Models: ValueError: Shapes (32, 1, 1, 7) and (32, 7) are incompatible

Created on 13 Oct 2016 · 13Comments · Source: tensorflow/models

hi.

Please let us know which model this issue is about (specify the top-level directory)

slim resnet

python train_image_classifier.py --train_dir=${l} --dataset_name=reku --dataset_split_name=train --dataset_dir=${d} --model_name=resnet_v1_152 --train_image_size=224
Traceback (most recent call last):
File "train_image_classifier.py", line 585, in
tf.app.run()
File "/usr/local/lib/python2.7/dist-packages/tensorflow/python/platform/app.py", line 30, in run
sys.exit(main(sys.argv[:1] + flags_passthrough))
File "train_image_classifier.py", line 482, in main
clones = model_deploy.create_clones(deploy_config, clone_fn, [batch_queue])
File "/home/rube/github/models/slim/deployment/model_deploy.py", line 195, in create_clones
outputs = model_fn(_args, *_kwargs)
File "train_image_classifier.py", line 476, in clone_fn
logits, labels, label_smoothing=FLAGS.label_smoothing, weight=1.0)
File "/usr/local/lib/python2.7/dist-packages/tensorflow/contrib/losses/python/losses/loss_ops.py", line 359, in softmax_cross_entropy
logits.get_shape().assert_is_compatible_with(onehot_labels.get_shape())
File "/usr/local/lib/python2.7/dist-packages/tensorflow/python/framework/tensor_shape.py", line 750, in assert_is_compatible_with
raise ValueError("Shapes %s and %s are incompatible" % (self, other))
ValueError: Shapes (32, 1, 1, 7) and (32, 7) are incompatible

predictions and labels have different shapes?
any ideas?

regards.

Rube

community support

Source

lupingqiu

👍1

Most helpful comment

I also meet this problem, I am trying the fix this by adding this :
net = tf.squeeze(net, [1, 2], name='SpatialSqueeze')

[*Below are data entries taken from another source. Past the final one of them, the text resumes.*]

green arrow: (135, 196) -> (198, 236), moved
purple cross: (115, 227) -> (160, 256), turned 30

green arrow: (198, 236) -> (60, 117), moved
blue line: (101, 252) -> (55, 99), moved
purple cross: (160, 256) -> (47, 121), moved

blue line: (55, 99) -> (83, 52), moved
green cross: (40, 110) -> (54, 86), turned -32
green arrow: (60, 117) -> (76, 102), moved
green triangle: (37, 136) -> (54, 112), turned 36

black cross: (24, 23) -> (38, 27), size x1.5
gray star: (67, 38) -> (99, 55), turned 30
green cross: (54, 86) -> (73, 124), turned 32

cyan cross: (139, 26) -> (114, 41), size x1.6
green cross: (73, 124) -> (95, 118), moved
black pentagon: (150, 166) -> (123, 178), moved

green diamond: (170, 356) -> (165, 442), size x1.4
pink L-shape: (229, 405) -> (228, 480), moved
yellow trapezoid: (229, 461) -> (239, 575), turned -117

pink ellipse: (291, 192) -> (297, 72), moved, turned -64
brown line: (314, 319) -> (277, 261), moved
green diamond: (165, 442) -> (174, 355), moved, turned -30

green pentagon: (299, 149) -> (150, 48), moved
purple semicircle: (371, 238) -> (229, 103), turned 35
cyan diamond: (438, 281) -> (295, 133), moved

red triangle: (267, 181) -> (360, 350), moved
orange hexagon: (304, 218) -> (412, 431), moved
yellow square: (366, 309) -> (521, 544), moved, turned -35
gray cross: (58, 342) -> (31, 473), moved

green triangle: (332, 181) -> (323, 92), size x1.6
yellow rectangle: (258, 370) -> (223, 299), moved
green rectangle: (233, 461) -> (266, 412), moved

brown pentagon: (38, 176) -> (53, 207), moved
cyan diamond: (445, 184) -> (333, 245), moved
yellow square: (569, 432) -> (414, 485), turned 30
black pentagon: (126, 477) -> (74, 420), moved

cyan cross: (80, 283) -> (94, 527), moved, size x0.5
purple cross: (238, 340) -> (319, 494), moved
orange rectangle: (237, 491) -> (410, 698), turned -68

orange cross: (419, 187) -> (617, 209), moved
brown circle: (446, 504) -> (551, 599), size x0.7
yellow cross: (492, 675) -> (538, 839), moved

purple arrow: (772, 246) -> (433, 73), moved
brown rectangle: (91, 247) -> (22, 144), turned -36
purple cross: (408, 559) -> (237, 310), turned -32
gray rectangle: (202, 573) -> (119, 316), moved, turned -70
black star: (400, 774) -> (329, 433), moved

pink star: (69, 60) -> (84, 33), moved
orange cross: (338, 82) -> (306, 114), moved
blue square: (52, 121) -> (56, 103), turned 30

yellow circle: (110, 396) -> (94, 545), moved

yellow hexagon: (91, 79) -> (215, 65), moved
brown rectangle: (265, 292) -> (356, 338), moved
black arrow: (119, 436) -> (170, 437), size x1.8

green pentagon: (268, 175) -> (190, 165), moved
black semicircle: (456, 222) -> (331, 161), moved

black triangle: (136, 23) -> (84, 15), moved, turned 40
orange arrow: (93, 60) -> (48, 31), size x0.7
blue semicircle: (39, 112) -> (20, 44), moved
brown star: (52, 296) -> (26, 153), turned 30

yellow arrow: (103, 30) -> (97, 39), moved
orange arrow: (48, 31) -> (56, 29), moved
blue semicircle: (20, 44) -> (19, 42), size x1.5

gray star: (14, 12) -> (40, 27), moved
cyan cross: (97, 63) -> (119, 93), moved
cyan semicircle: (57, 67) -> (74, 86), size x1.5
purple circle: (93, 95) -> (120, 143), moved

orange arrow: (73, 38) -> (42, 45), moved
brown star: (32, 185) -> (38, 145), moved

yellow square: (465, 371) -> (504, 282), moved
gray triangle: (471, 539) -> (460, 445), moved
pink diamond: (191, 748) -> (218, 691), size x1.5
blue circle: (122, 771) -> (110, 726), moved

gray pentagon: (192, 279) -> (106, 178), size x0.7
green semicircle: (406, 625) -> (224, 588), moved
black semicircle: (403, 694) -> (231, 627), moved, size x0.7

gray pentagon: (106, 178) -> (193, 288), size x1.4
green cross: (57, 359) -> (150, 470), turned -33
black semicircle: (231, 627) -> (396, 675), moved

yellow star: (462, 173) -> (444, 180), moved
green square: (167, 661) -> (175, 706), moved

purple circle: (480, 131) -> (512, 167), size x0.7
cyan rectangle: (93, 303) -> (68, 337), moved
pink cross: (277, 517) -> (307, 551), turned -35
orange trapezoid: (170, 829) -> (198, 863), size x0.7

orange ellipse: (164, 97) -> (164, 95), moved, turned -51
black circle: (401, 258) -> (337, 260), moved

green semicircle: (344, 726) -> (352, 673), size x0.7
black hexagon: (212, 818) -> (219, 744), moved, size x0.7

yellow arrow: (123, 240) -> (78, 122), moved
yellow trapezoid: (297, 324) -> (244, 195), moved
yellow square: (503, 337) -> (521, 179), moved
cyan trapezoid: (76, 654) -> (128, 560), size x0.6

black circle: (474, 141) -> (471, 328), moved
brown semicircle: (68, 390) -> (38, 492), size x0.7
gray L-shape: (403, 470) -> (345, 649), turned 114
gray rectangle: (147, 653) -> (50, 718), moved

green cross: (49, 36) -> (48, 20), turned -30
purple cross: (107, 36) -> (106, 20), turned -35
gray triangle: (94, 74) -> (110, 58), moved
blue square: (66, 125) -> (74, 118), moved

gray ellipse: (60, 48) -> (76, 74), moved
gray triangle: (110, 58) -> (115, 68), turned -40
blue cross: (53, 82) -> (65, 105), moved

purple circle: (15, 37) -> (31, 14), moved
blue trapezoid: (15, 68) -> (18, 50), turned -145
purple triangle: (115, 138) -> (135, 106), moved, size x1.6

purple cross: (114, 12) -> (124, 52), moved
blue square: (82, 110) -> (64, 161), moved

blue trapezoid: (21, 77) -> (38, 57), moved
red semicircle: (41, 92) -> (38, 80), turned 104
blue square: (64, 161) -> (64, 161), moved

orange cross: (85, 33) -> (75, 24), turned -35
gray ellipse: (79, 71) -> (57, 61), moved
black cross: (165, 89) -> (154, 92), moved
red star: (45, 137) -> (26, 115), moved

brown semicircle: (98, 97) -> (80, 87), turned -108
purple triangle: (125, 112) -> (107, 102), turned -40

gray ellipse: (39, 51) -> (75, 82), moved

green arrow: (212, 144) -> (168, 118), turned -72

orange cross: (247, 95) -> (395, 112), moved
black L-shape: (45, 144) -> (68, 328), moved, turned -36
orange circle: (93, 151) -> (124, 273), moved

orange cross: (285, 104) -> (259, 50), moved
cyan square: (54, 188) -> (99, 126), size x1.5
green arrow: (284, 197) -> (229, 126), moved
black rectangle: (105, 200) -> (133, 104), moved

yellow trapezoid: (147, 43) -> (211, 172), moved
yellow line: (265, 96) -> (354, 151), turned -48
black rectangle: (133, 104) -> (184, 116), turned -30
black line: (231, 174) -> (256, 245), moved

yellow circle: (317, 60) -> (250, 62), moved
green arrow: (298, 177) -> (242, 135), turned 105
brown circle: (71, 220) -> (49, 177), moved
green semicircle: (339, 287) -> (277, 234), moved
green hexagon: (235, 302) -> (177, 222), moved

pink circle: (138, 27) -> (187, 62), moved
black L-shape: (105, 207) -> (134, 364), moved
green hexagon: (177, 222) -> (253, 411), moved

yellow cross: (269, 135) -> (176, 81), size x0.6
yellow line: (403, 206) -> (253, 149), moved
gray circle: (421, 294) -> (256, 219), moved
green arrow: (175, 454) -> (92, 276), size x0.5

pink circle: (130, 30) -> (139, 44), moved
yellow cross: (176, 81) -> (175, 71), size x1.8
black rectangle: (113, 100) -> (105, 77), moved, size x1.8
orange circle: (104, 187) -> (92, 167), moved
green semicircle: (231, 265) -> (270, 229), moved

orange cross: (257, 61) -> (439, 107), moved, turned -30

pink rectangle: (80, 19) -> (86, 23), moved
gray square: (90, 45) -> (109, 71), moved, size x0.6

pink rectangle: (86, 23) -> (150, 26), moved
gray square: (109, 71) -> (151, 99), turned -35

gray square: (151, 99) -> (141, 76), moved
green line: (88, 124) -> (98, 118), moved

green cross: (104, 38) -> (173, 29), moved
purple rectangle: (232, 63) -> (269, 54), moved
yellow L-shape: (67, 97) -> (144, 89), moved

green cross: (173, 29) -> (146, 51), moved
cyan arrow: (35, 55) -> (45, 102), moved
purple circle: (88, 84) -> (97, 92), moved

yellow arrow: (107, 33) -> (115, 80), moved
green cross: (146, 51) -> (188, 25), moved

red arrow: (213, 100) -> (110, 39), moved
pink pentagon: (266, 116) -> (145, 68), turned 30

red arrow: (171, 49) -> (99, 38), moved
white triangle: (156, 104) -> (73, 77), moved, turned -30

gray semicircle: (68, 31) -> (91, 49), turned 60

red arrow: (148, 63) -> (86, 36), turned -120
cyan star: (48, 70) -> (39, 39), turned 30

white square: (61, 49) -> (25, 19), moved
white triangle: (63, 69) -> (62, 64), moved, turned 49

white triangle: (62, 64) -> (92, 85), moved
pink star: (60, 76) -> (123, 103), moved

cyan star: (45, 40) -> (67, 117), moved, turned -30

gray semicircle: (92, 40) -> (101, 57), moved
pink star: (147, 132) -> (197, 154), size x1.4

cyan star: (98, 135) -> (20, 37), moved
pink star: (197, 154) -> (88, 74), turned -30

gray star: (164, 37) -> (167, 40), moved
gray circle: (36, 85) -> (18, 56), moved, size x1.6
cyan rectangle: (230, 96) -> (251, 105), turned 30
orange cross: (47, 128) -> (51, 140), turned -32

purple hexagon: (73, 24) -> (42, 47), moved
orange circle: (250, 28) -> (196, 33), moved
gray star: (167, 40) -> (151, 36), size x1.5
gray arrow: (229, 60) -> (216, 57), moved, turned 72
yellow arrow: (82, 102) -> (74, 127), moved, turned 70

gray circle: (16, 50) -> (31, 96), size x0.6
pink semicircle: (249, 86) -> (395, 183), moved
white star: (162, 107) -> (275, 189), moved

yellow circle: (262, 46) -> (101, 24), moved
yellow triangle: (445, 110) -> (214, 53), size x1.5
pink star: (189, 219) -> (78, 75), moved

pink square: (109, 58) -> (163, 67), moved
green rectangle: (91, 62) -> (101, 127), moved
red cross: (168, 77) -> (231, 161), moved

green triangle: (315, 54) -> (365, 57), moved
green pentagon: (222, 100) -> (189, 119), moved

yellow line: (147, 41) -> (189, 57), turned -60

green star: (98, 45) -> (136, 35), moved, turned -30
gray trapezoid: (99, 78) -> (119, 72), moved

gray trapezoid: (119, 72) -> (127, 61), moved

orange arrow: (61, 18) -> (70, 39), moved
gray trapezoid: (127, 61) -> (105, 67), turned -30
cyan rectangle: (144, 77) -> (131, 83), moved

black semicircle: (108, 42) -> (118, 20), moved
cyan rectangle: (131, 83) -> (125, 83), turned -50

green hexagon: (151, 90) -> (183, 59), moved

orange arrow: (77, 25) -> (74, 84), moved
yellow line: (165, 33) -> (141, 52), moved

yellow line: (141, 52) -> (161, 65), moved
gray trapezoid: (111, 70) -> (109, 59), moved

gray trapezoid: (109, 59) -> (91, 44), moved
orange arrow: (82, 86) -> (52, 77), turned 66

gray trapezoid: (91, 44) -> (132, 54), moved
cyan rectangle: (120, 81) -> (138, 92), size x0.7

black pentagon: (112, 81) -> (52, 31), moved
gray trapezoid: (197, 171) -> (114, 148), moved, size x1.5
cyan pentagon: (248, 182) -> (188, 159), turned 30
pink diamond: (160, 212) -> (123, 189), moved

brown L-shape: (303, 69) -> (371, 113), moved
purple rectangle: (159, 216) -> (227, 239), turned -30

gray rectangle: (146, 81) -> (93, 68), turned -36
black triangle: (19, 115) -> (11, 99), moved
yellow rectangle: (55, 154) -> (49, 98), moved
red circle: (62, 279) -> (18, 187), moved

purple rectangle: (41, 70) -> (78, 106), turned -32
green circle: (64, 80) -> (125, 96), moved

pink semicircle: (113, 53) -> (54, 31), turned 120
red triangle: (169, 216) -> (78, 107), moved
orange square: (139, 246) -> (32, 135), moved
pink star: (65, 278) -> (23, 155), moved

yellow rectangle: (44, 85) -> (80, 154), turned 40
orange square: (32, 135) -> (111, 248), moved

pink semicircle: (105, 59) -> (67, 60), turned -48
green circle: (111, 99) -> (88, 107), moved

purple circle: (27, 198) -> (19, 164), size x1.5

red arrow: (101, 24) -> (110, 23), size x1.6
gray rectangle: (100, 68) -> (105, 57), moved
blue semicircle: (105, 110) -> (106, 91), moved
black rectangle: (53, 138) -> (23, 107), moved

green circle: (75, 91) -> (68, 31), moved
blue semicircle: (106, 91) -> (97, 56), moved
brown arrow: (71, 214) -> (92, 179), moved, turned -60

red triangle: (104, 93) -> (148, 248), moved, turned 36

under the line 199 in resnet_v1.py.

However, I don't know whether this works for you.

codegank on 25 Oct 2016

👍4

All 13 comments

Thanks for reporting this issue. I'm not sure what ${I} and ${d} are or exactly how to reproduce. We're still working on configuring the build and CI testing for this repository. I'm going to flag this issue as community support for the time being. If you don't get an answer soon, I would recommend trying Stack Overflow.

jart on 14 Oct 2016

👍2

I also meet this problem, I am trying the fix this by adding this :
net = tf.squeeze(net, [1, 2], name='SpatialSqueeze')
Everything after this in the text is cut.